From Satisficing to Optimization in Reinforcement Learning
FWF project PAT6918624 (2025-2027)

Project leader: Ronald Ortner
Department für Mathematik und Informationstechnologie
Lehrstuhl für Informationstechnologie
Montanuniversität Leoben
Franz-Josef-Straße 18
A-8700 Leoben
Tel.: +43 3842 402-1503
Fax: +43-3842-402-1502
E-mail: ronald.ortner(at)unileoben.ac.at
PostDoc Position
For the FWF-project "Reinforcement Learning: From Satisficing to Optimization" we are looking for a PostDoc with strong background in mathematics (such as probability theory, statistics, optimization, OR) and interest in reinforcement learning theory and analysis of algorithms. Highly qualified PhD candidates might be considered as well.
The position is for 1,5 up to 2 years beginning from the negotiable project start in 2025 and will be filled as soon as a suitable candidate has been found. Salary is about 4900 EUR per month (after taxes and insurance contributions this is net about 3700 EUR) including benefits like health insurance.
The University of Leoben is one of Austrias three universities of technology.

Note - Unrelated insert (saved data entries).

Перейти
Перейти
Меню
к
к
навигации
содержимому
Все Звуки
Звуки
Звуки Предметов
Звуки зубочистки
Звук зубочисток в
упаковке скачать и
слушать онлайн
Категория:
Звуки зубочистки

Leoben is a small yet nice town in the mountains, Austrias second largest city Graz is in commuting distance (45min by train) and the capital Vienna is not too far either (90min by car, 2h by train).

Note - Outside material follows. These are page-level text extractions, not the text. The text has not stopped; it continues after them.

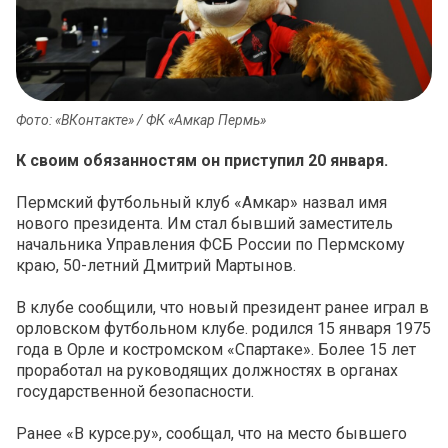
Фото: «ВКонтакте» / ФК «Амкар Пермь»
К своим обязанностям он приступил 20 января.
Пермский футбольный клуб «Амкар» назвал имя
нового президента. Им стал бывший заместитель
начальника Управления ФСБ России по Пермскому
краю, 50-летний Дмитрий Мартынов.
В клубе сообщили, что новый президент ранее играл в
орловском футбольном клубе. родился 15 января 1975
года в Орле и костромском «Спартаке». Более 15 лет
проработал на руководящих должностях в органах
государственной безопасности.
Ранее «В курсе.ру», сообщал, что на место бывшего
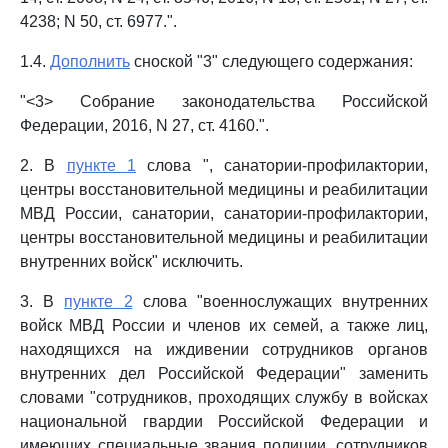
4238; N 50, ст. 6977.".
1.4.
Дополнить
сноской "3" следующего содержания:
"<3> Собрание законодательства Российской
Федерации, 2016, N 27, ст. 4160.".
2. В
пункте 1
слова ", санатории-профилактории,
центры восстановительной медицины и реабилитации
МВД России, санатории, санатории-профилактории,
центры восстановительной медицины и реабилитации
внутренних войск" исключить.
3. В
пункте 2
слова "военнослужащих внутренних
войск МВД России и членов их семей, а также лиц,
находящихся на иждивении сотрудников органов
внутренних дел Российской Федерации" заменить
словами "сотрудников, проходящих службу в войсках
национальной гвардии Российской Федерации и
имеющих специальные звания полиции, сотрудников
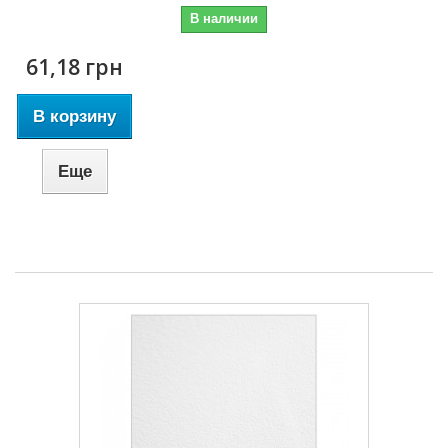
В наличии
61,18 грн
В корзину
Еще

Applications should include a CV, up to three recent publications as well as contact information of up to three senior academics who are willing to serve as reference.

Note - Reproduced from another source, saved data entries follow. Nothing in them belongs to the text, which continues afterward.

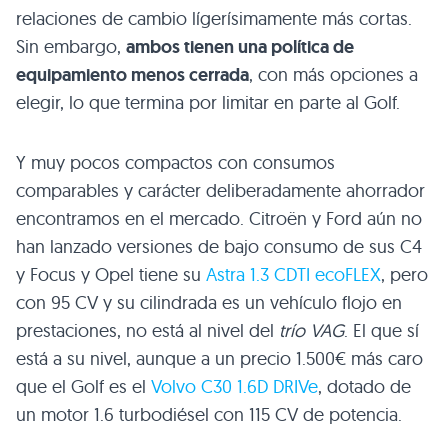
relaciones de cambio lígerísimamente más cortas.
Sin embargo,
ambos tienen una política de
equipamiento menos cerrada
, con más opciones a
elegir, lo que termina por limitar en parte al Golf.
Y muy pocos compactos con consumos
comparables y carácter deliberadamente ahorrador
encontramos en el mercado. Citroën y Ford aún no
han lanzado versiones de bajo consumo de sus C4
y Focus y Opel tiene su
Astra 1.3
CDTI
ecoFLEX
, pero
con 95 CV y su cilindrada es un vehículo flojo en
prestaciones, no está al nivel del
trío
VAG
. El que sí
está a su nivel, aunque a un precio 1.500€ más caro
que el Golf es el
Volvo
C30 1
.6D
DRI
Ve
, dotado de
un motor 1.6 turbodiésel con 115 CV de potencia.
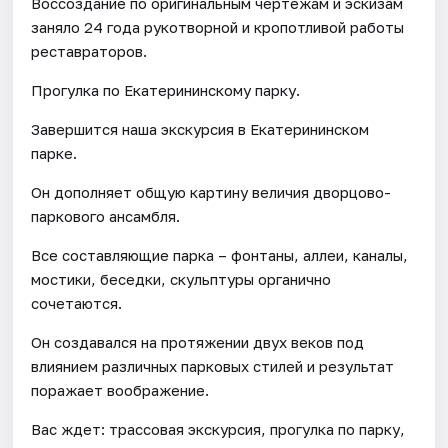
Воссоздание по оригинальным чертежам и эскизам
заняло 24 года рукотворной и кропотливой работы
реставраторов.
Прогулка по Екатерининскому парку.
Завершится наша экскурсия в Екатерининском
парке.
Он дополняет общую картину величия дворцово-
паркового ансамбля.
Все составляющие парка – фонтаны, аллеи, каналы,
мостики, беседки, скульптуры органично
сочетаются.
Он создавался на протяжении двух веков под
влиянием различных парковых стилей и результат
поражает воображение.
Вас ждет: трассовая экскурсия, прогулка по парку,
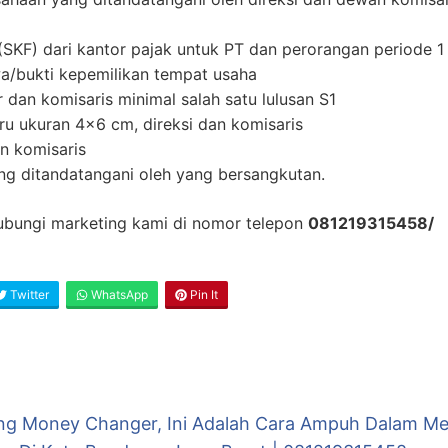
(SKF) dari kantor pajak untuk PT dan perorangan periode 1 
a/bukti kepemilikan tempat usaha
r dan komisaris minimal salah satu lulusan S1
ru ukuran 4×6 cm, direksi dan komisaris
n komisaris
ang ditandatangani oleh yang bersangkutan.
 hubungi marketing kami di nomor telepon
081219315458/
Twitter
WhatsApp
Pin It
ing Money Changer, Ini Adalah Cara Ampuh Dalam Me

Please send applications as well as further enquiries to the project leader Ronald Ortner (ronald.ortner@unileoben.ac.at).
About the project
Reinforcement learning (RL) has been successful in applications, but theory has not been able to guarantee reliability and robustness of the used algorithms. One reason is that RL theory focuses on optimization, while practical RL problems are task-oriented so that optimality doesn't play any role. We aim at a restart of RL theory by replacing the optimality paradigm by a criterion based on satisficing, which will alleviate the development and analysis of algorithms. In the precursor project we were able to give first regret bounds in the bandit as well as in the general MDP setting that unlike classic regret bounds are independent of the horizon. Now we are interested in
- optimizing the parameters in these bounds,
- obtaining respective lower bounds,
- taking a closer look at the regime between satisficing and optimization, and
- alternative performance measures that unlike the regret are not worst-case.